Côté judiciaire, il en est tout autre. Les arcanes du Palais de justice sont passionnantes et les personnes sont infiniment plus consistants de par leur côté implacable et parfois obscur. La superbe Audrey Fleurot assassine à chaque entrée en scène, et ses pérégrinations d'avocate pourrie jusqu'aux os stupéfient autant qu'elles estomaquent. Pierre Clément, quant à lui, et cette fois-ci convenablement interprété, est le seul à croire en la justesse de sa mission, ce qu'il paiera d'ailleurs très cher. Citons également le procureur Machard, une sorte de Voldemort version vieux hiboux décharné sentant le pipi, qui, à la moindre occasion, sort de nulle part ( et parfois d'un chiotte quand il n'a que ça) pour se répandre en imprécations corruptrices et, parfois, en élucubrations maçonniques.

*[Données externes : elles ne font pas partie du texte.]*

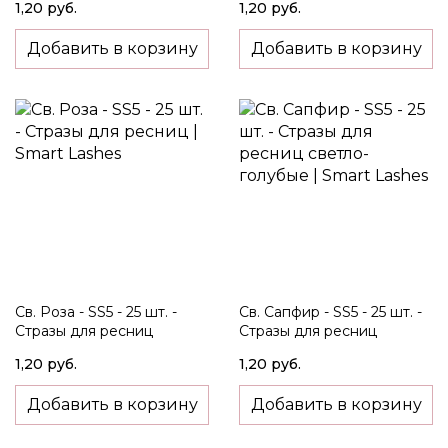
1,20 руб.
1,20 руб.
Добавить в корзину
Добавить в корзину
Св. Роза - SS5 - 25 шт. -
Св. Сапфир - SS5 - 25 шт. -
Стразы для ресниц
Стразы для ресниц
светло-голубые
1,20 руб.
1,20 руб.
Добавить в корзину
Добавить в корзину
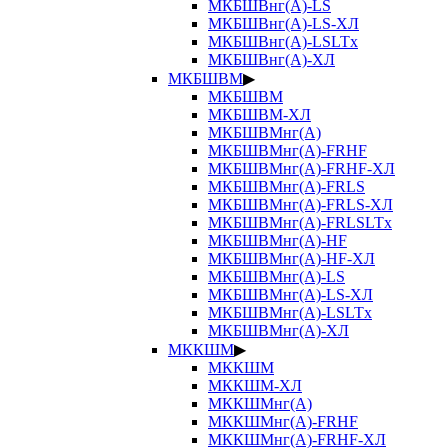
МКБШВнг(А)-LS
МКБШВнг(А)-LS-ХЛ
МКБШВнг(А)-LSLTx
МКБШВнг(А)-ХЛ
МКБШВМ
▶
МКБШВМ
МКБШВМ-ХЛ
МКБШВМнг(А)
МКБШВМнг(А)-FRHF
МКБШВМнг(А)-FRHF-ХЛ
МКБШВМнг(А)-FRLS
МКБШВМнг(А)-FRLS-ХЛ
МКБШВМнг(А)-FRLSLTx
МКБШВМнг(А)-HF
МКБШВМнг(А)-HF-ХЛ
МКБШВМнг(А)-LS
МКБШВМнг(А)-LS-ХЛ
МКБШВМнг(А)-LSLTx
МКБШВМнг(А)-ХЛ
МККШМ
▶
МККШМ
МККШМ-ХЛ
МККШМнг(А)
МККШМнг(А)-FRHF
МККШМнг(А)-FRHF-ХЛ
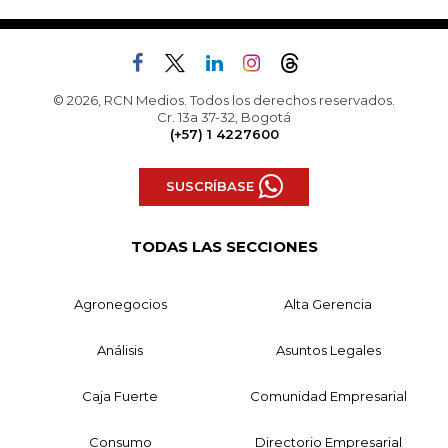
© 2026, RCN Medios. Todos los derechos reservados.
Cr. 13a 37-32, Bogotá
(+57) 1 4227600
SUSCRÍBASE
TODAS LAS SECCIONES
Agronegocios
Alta Gerencia
Análisis
Asuntos Legales
Caja Fuerte
Comunidad Empresarial
Consumo
Directorio Empresarial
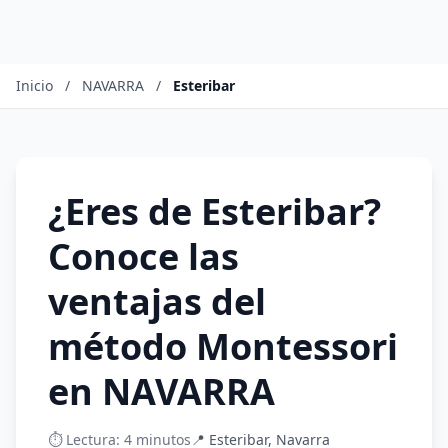
Inicio
/
NAVARRA
/
Esteribar
¿Eres de Esteribar?
Conoce las
ventajas del
método Montessori
en NAVARRA
⏱️ Lectura: 4 minutos
📍 Esteribar, Navarra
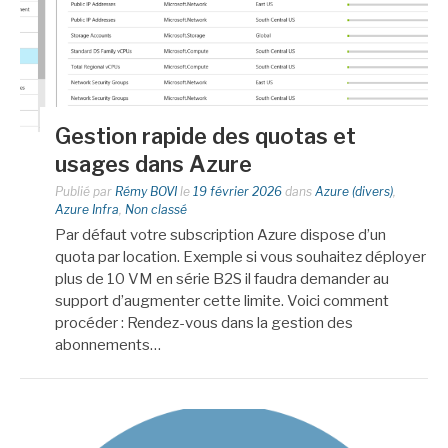
Gestion rapide des quotas et
usages dans Azure
Publié par
Rémy BOVI
le
19 février 2026
dans
Azure (divers)
,
Azure Infra
,
Non classé
Par défaut votre subscription Azure dispose d’un
quota par location. Exemple si vous souhaitez déployer
plus de 10 VM en série B2S il faudra demander au
support d’augmenter cette limite. Voici comment
procéder : Rendez-vous dans la gestion des
abonnements…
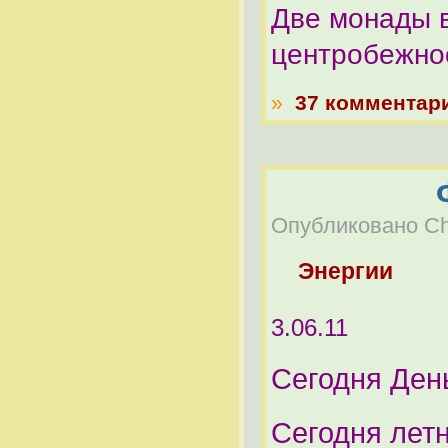
Две монады в
центробежнос
»
37 комментар
Опубликовано Chel
Энергии
3.06.11
Сегодня Ден
Сегодня летн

Mais surtout, LE personnage de la série, l'étincelle qui transforme ce gruau insipide en quelque chose de très digeste, c'est François Roban. Un rôle très bien écrit de juge d'instruction implacable mais pas infaillible, aussi bien aveugle que clairvoyant, dont la silhouette blafarde s'est installée dans un costume trop grand pour elle. Un rôle qui va parfaitement à Philippe Duclos qui s'avère être un acteur dont on est complètement passé à côté jusqu'ici. L'aisance avec laquelle il construit un magistrat un peu acariâtre, assénant ses sentences avec un flegme remarquable, et s'abandonnant parfois en de fantastiques pétages de plombs, m'impressionne à chaque épisode. Ce seul rôle vaut clairement le détour. A tel point que la saison la plus intéressante jusqu'ici est justement à mes yeux la saison 3, car dédiée au personnage de François Roban.
Autre intérêt de la série, ne le cachons pas: voir sa ville/son quartier/sa maison dans une bonne série policière, c'est la classe.